▶ INPUT FOR THIS TASK
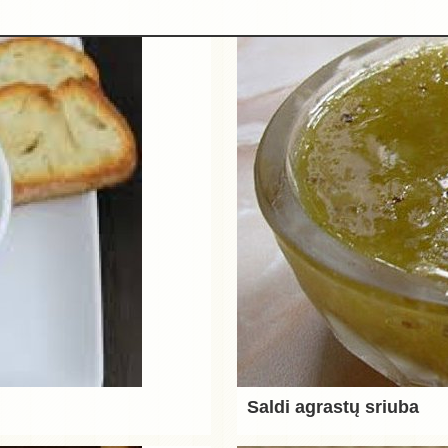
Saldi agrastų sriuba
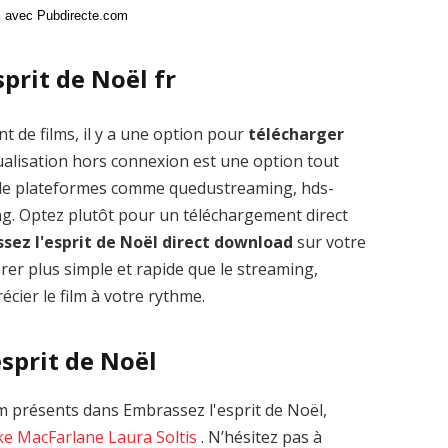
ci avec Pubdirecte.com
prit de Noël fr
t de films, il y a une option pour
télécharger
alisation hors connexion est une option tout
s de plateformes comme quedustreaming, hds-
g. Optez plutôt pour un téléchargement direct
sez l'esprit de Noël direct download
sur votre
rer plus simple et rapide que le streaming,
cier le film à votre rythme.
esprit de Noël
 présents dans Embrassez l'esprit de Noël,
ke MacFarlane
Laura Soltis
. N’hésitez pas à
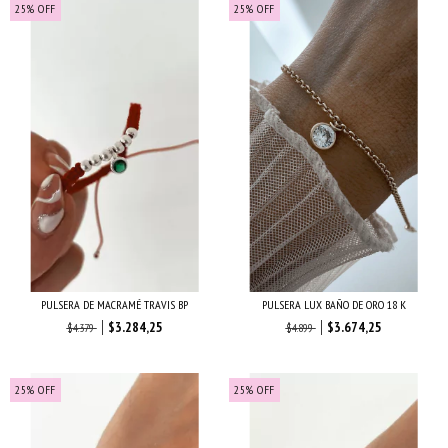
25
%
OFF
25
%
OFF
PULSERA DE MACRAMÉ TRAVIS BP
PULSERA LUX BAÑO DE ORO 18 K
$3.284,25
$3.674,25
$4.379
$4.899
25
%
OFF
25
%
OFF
---
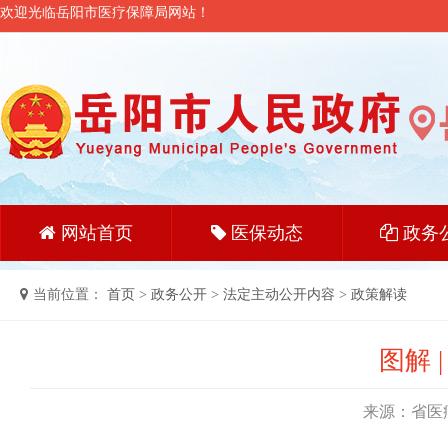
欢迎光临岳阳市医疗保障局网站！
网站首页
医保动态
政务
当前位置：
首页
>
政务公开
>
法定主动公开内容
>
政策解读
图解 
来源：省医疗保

▶ PROBLEM TO SOLVE
Note how many lines in the material contain the string "option", and give that number alone.

▶ ANSWER SPACE
2